Underpasses working well for migrating deer
by Wyoming Game & Fish
February 6, 2010
Cameras installed at eight highway underpasses in southwest Wyoming continue to reveal how successful the underpasses are, as thousands of animals use them to migrate across state highways. The highway underpasses were installed to reduce the number of motorist collisions with migrating wildlife and reduce the number of wildlife mortalities, especially mule deer. Between 2000 and 2008, seven highway underpasses were constructed in Nugget Canyon on U.S. highway 30, between Kemmerer and Cokeville. The eighth underpass was completed in September 2009 on Highway 789 north of Baggs.
Green River wildlife management coordinator Mark Zornes says both the Nugget Canyon and Baggs highway underpasses continue to function very well.
"The Nugget Canyon project continues to function exceptionally well" Zornes said. "Between Oct. 1, 2009 and Dec. 22, 2009, a total of 6,154 deer moved south through the underpasses and 432 moved from south to north. Other wildlife, including elk and moose, are also using the underpasses. The underpass at mile post 30.5 continues to lead the pack, with nearly 50 percent of the crossings. However, this is the oldest underpass, completed in 2000."
According to Zornes, 3,279 deer passed through the Baggs underpass which was completed in September, 2009; 2,818 of those deer moved westward to winter range. "This underpass nearly equaled theuse of the most heavily used underpass in Nugget Canyon which is 10 years old," Zornes said. "The vast majority of deer have completed their migration to winter range and vehicle mortalities are down significantly from the previously year."
These projects are a success although more structures are needed. Additional sites have been selected for installation of underpasses in future years.

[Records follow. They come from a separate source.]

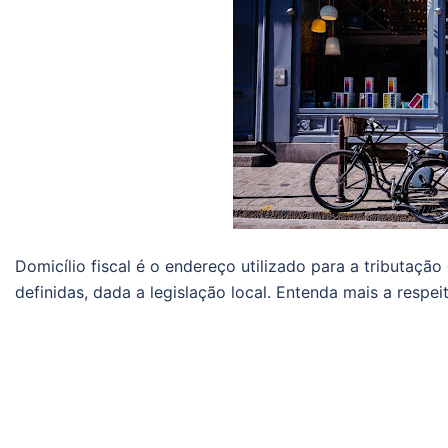
Domicílio fiscal é o endereço utilizado para a tributaçã
definidas, dada a legislação local. Entenda mais a respei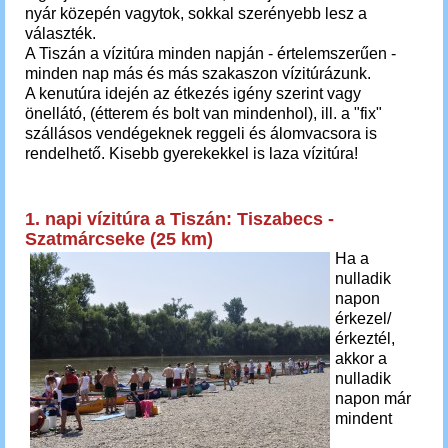
nyár közepén vagytok, sokkal szerényebb lesz a
választék.
A Tiszán a vízitúra minden napján - értelemszerűen -
minden nap más és más szakaszon vízitúrázunk.
A kenutúra idején az étkezés igény szerint vagy
önellátó, (étterem és bolt van mindenhol), ill. a "fix"
szállásos vendégeknek reggeli és álomvacsora is
rendelhető. Kisebb gyerekekkel is laza vízitúra!
1. napi vízitúra a Tiszán: Tiszabecs -
Szatmárcseke (25 km)
Ha a
nulladik
napon
érkezel/
érkeztél,
akkor a
nulladik
napon már
mindent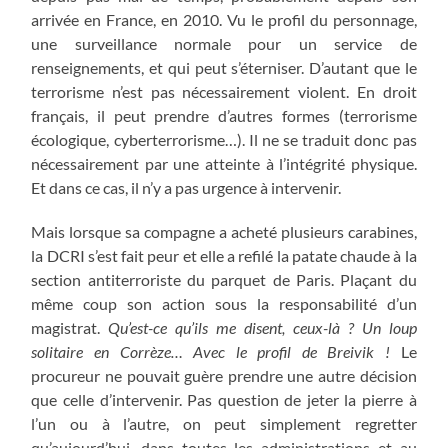
arrivée en France, en 2010. Vu le profil du personnage,
une surveillance normale pour un service de
renseignements, et qui peut s’éterniser. D’autant que le
terrorisme n’est pas nécessairement violent. En droit
français, il peut prendre d’autres formes (terrorisme
écologique, cyberterrorisme…). Il ne se traduit donc pas
nécessairement par une atteinte à l’intégrité physique.
Et dans ce cas, il n’y a pas urgence à intervenir.
Mais lorsque sa compagne a acheté plusieurs carabines,
la DCRI s’est fait peur et elle a refilé la patate chaude à la
section antiterroriste du parquet de Paris. Plaçant du
même coup son action sous la responsabilité d’un
magistrat.
Qu’est-ce qu’ils me disent, ceux-là ? Un loup
solitaire en Corrèze… Avec le profil de Breivik !
Le
procureur ne pouvait guère prendre une autre décision
que celle d’intervenir. Pas question de jeter la pierre à
l’un ou à l’autre, on peut simplement regretter
qu’aujourd’hui, dans toutes les administrations et au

Installation of the highway underpasses is a joint project between the Wyoming Department of Transportation, (WYDOT) Wyoming Landscape Conservation Initiative, the Wyoming Natural Resources Trust Fund, Little Snake River Conservation District, private landowners and the Wyoming Game and Fish Department.
"These highway underpass projects are a welcome sight to those folks interested in reducing habitat fragmentation," said Zornes. "There are many people and entities to thank for the success of the underpasses. However, we would be remiss if we did not specifically thank WYDOT Wildlife Specialist Thomas Hart and WYDOT highway crews and engineering personnel in both the District 1 and District 3 Offices."